Девушка вздыхала с облегчением, когда очередной профессор покидал комнату секретариата.

На прошлой неделе, когда Аронович — даже он! — нерешительно, как студент, стоял на пороге секретарской и с опаской спрашивал, не помешает ли, Рахель определила тему своей семинарской работы: «Влияние авторитарной личности на поведение сотрудников» и с этого момента решила предсказывать про себя возможные реакции секретарши.

Сейчас лицо Адины выражало полную невозможность нормального функционирования.

«Очевидно, ее потрясла гибель Идо, — подумала Рахель, — тем более что у него был особый статус в секретарской». Идо пробуждал в Адине материнские чувства. Он единственный готов был выслушивать ее рассказы о внуках, они обменивались мнениями относительно лекарственных растений и даже рецептами, в особенности диетическими.
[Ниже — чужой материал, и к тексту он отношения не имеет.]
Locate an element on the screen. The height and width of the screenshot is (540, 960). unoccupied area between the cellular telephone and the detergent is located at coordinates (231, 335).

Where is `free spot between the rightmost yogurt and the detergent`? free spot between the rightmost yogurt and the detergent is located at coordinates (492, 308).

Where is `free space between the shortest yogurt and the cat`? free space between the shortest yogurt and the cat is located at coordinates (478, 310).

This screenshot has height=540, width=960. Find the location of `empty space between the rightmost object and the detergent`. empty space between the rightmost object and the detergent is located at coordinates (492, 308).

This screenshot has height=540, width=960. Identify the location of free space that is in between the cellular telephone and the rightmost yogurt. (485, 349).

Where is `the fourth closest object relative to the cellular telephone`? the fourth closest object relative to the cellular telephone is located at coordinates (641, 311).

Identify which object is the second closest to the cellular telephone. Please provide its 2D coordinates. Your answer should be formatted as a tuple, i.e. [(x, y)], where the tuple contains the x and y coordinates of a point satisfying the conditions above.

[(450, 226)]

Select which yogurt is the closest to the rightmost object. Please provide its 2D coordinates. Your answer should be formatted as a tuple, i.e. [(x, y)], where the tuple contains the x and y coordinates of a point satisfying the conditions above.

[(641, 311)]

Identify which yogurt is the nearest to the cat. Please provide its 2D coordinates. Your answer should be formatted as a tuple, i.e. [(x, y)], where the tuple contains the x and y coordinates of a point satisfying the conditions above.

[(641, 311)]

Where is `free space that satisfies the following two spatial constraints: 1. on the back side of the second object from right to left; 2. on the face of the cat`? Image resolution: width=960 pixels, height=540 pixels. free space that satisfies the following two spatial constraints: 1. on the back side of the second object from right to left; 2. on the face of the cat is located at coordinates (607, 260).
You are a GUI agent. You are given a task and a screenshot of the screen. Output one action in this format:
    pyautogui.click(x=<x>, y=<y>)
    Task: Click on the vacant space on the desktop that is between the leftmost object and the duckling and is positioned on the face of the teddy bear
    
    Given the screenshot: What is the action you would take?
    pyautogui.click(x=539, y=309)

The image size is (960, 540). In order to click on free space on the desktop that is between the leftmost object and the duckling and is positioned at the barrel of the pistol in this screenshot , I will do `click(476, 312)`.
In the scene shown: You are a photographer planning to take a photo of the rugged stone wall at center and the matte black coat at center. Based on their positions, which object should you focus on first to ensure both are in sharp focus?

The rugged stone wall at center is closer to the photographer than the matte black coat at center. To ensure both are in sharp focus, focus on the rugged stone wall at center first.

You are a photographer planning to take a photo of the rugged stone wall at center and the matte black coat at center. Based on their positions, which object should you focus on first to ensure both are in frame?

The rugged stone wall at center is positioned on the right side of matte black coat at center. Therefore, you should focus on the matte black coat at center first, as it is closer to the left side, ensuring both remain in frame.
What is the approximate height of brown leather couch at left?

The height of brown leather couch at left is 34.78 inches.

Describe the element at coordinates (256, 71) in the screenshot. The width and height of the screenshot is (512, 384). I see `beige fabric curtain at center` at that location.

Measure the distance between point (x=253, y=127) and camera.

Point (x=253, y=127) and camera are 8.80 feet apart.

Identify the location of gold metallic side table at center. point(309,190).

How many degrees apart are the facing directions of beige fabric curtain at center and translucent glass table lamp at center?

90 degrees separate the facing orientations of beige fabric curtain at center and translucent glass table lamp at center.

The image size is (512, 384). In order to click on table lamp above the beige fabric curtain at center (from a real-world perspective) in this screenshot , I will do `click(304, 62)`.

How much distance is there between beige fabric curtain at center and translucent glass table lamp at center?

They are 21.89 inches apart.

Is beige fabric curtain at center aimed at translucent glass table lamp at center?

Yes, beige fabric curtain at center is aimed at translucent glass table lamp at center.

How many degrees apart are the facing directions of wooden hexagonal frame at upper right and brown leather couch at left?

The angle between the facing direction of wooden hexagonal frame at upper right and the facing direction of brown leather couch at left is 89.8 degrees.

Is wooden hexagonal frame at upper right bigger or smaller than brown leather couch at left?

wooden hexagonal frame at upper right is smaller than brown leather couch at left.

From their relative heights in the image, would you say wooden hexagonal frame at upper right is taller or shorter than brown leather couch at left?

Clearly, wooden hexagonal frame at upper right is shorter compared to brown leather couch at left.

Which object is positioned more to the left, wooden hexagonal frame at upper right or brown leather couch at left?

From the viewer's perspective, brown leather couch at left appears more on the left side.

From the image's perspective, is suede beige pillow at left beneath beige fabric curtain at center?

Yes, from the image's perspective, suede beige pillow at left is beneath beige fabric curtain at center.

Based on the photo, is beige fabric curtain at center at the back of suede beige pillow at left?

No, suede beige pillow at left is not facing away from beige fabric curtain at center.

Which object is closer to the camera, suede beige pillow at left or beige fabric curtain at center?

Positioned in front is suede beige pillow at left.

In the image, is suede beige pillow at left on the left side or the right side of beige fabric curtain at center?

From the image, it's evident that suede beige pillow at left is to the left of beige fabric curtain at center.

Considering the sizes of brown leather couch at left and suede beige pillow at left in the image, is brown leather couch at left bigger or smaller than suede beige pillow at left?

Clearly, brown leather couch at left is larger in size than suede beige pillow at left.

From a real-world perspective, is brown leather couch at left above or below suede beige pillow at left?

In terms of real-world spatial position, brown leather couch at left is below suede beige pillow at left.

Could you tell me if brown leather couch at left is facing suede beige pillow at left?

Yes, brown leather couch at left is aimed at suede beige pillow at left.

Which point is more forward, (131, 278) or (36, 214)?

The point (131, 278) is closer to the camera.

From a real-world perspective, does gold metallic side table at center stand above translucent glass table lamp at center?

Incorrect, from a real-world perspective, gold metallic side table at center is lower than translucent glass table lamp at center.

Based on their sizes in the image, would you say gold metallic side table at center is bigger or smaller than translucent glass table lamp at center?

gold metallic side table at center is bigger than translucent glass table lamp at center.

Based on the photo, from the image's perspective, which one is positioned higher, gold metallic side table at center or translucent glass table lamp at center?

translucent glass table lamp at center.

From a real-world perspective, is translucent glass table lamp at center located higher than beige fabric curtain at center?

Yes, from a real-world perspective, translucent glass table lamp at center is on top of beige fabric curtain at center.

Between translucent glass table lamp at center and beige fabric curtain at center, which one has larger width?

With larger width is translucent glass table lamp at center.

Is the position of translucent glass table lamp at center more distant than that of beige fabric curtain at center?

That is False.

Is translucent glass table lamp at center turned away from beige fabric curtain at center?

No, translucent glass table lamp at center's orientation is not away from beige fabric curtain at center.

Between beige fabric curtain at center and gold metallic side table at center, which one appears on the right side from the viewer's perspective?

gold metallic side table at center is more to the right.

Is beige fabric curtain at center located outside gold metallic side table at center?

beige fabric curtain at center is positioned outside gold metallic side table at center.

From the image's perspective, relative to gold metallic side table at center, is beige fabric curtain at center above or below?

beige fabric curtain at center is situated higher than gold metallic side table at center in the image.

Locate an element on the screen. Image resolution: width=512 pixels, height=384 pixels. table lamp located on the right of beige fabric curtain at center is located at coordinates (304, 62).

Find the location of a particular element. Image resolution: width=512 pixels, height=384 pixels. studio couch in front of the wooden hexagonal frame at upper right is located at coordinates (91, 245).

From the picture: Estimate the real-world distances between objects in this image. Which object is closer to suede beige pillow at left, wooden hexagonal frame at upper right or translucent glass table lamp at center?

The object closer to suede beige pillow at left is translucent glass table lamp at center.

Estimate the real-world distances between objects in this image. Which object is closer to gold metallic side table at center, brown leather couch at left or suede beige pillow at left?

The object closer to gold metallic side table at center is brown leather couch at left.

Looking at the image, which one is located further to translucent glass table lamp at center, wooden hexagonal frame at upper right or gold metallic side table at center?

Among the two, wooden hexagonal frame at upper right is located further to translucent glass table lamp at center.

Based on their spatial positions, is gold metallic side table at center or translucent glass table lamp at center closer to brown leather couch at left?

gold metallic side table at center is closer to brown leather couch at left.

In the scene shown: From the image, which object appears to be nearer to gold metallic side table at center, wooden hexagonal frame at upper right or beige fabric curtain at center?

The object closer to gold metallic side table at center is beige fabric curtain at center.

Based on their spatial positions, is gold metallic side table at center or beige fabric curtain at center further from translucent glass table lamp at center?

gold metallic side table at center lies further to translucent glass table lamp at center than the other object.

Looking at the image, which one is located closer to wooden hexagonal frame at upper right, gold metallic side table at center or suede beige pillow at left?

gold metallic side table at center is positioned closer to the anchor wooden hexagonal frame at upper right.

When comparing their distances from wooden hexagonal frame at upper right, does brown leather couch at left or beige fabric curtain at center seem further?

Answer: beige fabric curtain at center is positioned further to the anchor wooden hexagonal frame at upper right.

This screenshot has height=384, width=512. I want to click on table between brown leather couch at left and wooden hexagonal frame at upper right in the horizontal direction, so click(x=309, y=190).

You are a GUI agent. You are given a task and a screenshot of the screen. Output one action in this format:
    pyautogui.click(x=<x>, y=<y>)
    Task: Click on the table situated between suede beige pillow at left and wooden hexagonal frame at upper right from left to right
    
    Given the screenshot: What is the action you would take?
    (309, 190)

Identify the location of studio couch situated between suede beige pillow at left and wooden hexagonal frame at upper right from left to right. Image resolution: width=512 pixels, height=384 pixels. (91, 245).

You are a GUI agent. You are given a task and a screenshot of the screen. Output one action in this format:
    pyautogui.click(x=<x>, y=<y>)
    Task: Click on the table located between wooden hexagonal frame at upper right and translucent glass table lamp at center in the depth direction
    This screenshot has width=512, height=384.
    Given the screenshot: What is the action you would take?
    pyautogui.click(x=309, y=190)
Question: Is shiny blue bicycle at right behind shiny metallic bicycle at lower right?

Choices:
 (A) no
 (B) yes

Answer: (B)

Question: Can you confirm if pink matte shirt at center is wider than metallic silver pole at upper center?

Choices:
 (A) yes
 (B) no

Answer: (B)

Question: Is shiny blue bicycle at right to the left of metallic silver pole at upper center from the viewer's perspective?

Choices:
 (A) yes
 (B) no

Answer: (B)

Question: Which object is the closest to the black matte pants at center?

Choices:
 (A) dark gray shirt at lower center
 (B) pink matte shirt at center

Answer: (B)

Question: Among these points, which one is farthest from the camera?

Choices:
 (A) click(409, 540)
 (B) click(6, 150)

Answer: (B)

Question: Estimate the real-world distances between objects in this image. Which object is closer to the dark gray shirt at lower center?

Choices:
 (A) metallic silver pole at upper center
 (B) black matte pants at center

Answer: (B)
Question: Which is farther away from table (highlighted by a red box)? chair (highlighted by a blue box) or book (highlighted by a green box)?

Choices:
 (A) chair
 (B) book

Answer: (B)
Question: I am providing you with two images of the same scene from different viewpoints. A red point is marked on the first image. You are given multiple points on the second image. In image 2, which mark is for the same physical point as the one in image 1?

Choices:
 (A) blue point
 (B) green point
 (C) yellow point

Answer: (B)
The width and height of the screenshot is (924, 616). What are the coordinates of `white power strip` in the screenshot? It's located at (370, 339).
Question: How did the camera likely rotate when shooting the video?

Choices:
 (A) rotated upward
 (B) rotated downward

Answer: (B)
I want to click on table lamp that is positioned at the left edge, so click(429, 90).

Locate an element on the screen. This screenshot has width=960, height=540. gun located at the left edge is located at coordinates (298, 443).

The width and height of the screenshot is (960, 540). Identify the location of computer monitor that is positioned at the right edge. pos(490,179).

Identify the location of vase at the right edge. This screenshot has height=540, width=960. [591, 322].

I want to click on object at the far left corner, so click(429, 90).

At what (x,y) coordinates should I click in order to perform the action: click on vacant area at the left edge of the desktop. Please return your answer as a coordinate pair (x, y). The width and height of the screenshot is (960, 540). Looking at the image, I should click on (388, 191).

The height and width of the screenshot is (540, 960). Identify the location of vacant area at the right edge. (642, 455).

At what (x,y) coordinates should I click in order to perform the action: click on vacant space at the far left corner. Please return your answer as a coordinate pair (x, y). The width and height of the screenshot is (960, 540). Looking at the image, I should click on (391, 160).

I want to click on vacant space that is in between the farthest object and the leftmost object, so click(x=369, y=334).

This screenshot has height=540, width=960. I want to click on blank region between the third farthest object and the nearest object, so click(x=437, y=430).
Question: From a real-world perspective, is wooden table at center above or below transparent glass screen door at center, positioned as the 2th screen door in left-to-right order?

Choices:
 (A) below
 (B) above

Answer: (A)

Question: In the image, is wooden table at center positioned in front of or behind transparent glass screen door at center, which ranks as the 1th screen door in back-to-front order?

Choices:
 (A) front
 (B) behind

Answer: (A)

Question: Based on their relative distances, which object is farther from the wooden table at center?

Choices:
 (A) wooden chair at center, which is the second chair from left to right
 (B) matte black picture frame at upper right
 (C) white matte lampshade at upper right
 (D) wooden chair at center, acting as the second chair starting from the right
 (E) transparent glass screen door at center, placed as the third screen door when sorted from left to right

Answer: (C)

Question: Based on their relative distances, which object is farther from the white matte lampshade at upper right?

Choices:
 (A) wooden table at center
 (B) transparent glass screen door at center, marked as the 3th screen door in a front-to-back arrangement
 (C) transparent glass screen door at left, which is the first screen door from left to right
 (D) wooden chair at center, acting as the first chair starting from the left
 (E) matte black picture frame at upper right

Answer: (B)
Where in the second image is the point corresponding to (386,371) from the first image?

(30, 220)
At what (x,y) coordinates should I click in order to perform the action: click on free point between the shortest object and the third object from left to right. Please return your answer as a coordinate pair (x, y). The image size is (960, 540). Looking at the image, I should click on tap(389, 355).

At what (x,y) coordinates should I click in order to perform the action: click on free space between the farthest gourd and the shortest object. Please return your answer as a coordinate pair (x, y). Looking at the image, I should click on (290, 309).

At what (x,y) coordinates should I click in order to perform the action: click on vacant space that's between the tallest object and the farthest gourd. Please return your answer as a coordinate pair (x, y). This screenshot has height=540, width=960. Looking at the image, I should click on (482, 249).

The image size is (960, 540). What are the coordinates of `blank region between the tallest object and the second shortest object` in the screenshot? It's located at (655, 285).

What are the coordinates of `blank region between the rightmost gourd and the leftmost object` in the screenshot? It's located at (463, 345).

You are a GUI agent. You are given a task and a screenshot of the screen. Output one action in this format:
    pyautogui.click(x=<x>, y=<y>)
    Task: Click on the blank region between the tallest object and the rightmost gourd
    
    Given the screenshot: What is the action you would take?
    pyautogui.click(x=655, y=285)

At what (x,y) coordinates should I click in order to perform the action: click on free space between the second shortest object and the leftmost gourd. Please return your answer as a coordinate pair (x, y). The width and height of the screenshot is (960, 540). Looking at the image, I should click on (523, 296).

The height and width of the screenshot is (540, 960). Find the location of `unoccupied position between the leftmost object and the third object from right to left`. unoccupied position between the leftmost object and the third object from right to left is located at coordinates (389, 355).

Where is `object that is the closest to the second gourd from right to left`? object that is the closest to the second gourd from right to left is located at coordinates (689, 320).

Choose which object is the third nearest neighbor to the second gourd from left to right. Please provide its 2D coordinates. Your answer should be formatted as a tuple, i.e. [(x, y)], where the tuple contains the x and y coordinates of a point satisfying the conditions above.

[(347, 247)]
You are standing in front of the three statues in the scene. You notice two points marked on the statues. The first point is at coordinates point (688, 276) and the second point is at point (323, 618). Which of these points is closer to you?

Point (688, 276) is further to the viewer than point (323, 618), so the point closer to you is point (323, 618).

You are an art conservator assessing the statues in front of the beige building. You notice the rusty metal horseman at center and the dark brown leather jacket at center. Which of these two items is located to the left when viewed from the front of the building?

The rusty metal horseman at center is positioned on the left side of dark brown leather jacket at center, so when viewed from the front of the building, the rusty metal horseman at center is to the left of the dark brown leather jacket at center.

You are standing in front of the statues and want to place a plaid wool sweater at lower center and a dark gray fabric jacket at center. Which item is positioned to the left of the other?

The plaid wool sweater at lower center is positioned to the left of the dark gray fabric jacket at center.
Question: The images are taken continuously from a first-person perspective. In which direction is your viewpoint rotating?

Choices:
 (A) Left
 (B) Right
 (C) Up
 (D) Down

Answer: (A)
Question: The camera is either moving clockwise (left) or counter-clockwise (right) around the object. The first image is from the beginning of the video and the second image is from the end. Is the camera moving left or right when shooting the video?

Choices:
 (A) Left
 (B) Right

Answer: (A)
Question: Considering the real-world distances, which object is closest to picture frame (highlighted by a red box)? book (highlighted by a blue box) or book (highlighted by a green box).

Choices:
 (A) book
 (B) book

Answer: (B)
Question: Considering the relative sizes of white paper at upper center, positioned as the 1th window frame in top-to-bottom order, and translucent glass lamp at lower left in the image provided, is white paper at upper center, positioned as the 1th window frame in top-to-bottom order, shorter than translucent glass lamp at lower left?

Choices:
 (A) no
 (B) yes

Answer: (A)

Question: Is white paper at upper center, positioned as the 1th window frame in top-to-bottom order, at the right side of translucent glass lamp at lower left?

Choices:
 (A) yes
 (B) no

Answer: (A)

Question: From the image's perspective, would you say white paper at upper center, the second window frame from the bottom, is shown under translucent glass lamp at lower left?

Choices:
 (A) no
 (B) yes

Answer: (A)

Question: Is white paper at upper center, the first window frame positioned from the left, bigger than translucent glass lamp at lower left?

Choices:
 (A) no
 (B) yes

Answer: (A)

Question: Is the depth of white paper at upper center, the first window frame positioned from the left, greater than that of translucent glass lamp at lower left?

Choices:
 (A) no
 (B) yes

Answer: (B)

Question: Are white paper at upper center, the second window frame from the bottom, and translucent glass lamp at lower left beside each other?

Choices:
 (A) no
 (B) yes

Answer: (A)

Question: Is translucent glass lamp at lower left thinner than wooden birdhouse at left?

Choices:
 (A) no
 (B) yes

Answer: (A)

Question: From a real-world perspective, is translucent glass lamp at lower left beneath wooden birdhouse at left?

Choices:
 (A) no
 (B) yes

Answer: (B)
Идо Адина прощала даже его небрежную одежду и, более того, разрешала ему находиться в кабинете, когда звонил телефон.

Сегодня секретарша явно не способна была выполнять какую-либо работу, в особенности требующую усидчивости.

Студентов, которые пытались прорваться к ней, невзирая на объявление, она выпроваживала царственным жестом, не удостаивая их сообщением о случившемся. Баночку геля и огурец для косметической маски, которые она оставляла обычно на послеобеденные часы, Адина с пренебрежением затолкала в нижний ящик стола. Рахель вспомнила замечание Тироша, когда он увидел у нее пакетик с огурцом:

— Двадцать лет я ее знаю, и все двадцать лет она на диете.

Рахель подумала о Тироше, которого Адина продолжала лихорадочно разыскивать.

— Я ищу его с ночи, звонила из дому, хотя у меня были гости, а уже в семь утра я была здесь и звоню без конца.

Рахель была поражена спокойствием Адины, не нарушенным даже визитом Тувье Шая, который тоже удостоился подробного разъяснения ситуации — в десятый раз за это утро:

— Мы ничего не знаем. Я на связи с Рут, мы известили его родителей. Причины смерти расследуются — подозревают неисправность оборудования. О похоронах мне ничего не известно. Нам сообщат. Мне очень нужно связаться с профессором Тирошем. Вы не знаете, где его можно найти?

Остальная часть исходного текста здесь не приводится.